La Hongrie dégaine une nouvelle législation pour museler l’information. Cette fois, ce sont les drones qui sont visés…Parce qu’un petit scandale vient d’éclater en Hongrie à l’instar de celui provoqué en Russie par Alexei Navalny.

En Hongrie des drones contre la corruption
En Hongrie des drones contre la corruption © AFP / ATTILA KISBENEDEK

Le Premier ministre hongrois s’appelle Viktor Orban. 

Un site d‘info, baptisé Atlatszo, a dévoilé des images tournées par des drones survolant les propriétés de familles proches du gouvernement.

L’année dernière, le même site avait déjà diffusé des vidéos aériennes de villas appartenant à Viktor Orban et son père. 

Tout ça pour quoi ?

Pour illustrer les inégalités et la corruption qui gangrènent le pays. L’homme au pouvoir est aussi le meilleur ami et l’associé de l’homme le plus riche de Hongrie, avec une fortune dépassant le milliard d’euros. Ses entreprises, mais également celles d’un petit cercle d’affidés, bénéficieraient de fonds publics et d’argent européen détourné. 

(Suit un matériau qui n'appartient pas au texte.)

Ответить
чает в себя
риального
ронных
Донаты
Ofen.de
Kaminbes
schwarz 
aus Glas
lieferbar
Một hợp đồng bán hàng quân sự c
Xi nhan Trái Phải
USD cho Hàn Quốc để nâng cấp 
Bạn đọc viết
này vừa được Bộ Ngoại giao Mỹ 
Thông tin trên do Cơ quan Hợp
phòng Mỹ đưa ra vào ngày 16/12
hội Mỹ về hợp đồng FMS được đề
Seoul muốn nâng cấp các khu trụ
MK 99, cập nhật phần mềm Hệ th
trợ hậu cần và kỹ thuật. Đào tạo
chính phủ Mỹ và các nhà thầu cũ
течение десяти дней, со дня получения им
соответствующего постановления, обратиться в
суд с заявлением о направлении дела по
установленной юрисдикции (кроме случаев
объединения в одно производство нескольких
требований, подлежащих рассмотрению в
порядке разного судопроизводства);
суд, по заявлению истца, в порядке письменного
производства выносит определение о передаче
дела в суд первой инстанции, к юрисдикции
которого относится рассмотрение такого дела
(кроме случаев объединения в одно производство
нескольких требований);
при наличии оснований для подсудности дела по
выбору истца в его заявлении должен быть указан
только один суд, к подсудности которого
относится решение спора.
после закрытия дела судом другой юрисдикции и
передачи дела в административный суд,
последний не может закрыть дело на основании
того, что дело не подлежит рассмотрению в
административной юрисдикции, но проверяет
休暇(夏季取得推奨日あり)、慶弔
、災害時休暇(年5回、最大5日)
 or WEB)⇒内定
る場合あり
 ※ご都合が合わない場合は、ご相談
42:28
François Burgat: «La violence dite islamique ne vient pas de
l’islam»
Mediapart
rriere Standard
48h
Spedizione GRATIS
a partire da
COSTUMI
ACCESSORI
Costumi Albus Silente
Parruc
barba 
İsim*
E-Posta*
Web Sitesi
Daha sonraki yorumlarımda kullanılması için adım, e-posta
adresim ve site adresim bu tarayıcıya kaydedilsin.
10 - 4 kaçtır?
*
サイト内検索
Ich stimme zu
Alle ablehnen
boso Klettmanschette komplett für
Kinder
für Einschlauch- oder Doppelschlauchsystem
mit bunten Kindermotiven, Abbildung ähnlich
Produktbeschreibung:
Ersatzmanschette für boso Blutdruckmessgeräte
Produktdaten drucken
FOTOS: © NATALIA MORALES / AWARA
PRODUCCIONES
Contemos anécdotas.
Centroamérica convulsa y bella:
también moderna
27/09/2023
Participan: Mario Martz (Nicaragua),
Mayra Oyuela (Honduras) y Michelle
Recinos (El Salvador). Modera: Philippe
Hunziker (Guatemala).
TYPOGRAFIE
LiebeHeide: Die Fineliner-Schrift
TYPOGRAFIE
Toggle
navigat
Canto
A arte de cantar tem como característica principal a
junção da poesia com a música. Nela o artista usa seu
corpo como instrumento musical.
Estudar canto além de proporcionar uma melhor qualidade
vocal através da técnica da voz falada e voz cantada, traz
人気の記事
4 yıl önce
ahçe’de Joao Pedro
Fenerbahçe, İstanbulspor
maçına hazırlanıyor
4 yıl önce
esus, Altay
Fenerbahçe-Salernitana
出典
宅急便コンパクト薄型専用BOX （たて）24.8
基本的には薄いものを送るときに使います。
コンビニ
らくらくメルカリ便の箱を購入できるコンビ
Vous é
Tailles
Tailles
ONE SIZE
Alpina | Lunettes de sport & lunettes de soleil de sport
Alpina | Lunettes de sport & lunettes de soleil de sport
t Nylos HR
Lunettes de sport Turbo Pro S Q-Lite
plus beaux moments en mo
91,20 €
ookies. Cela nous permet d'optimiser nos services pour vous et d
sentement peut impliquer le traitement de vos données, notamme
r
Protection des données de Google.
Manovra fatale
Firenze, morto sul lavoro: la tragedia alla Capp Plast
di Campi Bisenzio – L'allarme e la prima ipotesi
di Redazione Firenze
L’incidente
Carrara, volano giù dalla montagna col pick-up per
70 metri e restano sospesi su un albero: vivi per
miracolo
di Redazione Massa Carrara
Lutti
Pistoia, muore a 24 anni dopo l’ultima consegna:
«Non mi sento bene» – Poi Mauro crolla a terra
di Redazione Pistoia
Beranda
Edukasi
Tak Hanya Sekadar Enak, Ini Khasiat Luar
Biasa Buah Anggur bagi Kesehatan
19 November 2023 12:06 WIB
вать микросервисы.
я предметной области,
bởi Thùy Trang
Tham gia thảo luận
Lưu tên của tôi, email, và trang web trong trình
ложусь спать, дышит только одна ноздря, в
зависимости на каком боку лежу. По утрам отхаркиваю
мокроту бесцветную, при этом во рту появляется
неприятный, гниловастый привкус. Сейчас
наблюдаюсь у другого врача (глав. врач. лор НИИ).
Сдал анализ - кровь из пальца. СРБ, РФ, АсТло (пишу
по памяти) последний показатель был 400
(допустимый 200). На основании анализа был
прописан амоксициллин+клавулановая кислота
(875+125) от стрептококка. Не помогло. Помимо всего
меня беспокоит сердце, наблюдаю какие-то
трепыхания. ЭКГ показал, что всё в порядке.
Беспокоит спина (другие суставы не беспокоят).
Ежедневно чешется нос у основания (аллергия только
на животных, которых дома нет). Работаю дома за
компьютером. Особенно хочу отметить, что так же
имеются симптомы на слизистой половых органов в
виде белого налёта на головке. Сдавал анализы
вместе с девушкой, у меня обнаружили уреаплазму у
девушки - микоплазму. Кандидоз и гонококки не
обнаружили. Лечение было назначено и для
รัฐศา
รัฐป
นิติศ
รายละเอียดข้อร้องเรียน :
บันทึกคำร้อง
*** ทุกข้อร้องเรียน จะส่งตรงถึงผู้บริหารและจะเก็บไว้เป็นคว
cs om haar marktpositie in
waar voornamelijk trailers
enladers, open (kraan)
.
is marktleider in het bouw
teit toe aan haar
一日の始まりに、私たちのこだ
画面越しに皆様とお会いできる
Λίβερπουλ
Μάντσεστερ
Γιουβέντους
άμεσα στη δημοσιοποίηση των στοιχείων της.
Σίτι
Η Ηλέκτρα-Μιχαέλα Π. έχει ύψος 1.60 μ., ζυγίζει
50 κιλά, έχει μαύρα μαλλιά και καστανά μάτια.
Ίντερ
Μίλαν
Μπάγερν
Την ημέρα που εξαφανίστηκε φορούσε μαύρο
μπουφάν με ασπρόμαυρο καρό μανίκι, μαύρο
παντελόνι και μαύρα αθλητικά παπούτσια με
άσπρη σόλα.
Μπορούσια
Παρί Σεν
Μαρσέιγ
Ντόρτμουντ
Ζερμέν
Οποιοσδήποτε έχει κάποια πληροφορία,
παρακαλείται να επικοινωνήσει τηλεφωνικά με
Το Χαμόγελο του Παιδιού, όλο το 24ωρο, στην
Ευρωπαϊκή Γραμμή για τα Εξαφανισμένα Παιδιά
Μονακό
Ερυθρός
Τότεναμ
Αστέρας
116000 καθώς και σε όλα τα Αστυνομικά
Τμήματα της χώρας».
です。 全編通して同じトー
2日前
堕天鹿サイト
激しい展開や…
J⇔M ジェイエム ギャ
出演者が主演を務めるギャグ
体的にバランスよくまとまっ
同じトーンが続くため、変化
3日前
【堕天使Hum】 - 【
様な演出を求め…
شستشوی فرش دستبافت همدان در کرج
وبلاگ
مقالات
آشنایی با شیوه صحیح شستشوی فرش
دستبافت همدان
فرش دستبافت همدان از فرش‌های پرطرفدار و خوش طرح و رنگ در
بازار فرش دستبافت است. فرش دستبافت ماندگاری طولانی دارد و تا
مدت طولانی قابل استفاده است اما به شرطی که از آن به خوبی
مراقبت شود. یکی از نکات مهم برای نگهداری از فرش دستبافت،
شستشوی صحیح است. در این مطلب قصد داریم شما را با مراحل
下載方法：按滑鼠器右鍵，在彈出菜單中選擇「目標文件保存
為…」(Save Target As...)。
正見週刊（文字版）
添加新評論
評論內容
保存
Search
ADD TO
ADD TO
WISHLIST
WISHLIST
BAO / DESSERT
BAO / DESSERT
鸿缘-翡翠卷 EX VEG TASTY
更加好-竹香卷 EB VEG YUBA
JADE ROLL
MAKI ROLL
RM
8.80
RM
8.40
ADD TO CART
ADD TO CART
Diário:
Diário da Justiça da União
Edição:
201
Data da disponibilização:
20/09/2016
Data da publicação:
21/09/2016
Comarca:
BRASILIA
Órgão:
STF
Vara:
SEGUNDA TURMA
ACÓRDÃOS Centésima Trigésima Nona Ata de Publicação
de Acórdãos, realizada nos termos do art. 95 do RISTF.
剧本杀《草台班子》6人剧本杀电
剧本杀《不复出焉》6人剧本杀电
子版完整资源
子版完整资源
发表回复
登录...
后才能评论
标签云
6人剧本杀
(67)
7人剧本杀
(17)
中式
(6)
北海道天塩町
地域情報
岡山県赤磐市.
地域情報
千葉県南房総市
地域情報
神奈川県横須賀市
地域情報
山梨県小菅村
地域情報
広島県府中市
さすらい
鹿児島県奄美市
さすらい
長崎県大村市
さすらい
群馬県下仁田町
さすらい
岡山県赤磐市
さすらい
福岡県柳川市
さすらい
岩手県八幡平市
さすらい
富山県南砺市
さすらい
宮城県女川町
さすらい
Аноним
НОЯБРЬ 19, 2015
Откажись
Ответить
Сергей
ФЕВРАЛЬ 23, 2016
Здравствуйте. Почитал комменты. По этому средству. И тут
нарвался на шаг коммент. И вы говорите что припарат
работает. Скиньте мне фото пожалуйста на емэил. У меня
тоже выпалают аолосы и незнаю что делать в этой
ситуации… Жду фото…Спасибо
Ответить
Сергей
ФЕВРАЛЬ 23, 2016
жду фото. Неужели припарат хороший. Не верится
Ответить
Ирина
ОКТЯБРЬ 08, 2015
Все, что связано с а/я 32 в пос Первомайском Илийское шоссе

Sauf que plus les zéros s’alignent et plus le grand public perd la notion des sommes.

Des photos de résidences ultra-luxueuses s’avèrent bien plus efficaces d’un point de vue médiatique pour figurer l’enrichissement personnel de la classe dirigeante. 

Le gouvernement hongrois l’a très bien compris et vient de faire passer une énième règlementation destinée à entraver le travail des journalistes

La diffusion d’images de propriétés privées sans autorisation est désormais punie d’un an de prison. En outre, faire voler un drone nécessite aujourd’hui une autorisation officielle accordée 30 jours avant le décollage. Dissuasif. 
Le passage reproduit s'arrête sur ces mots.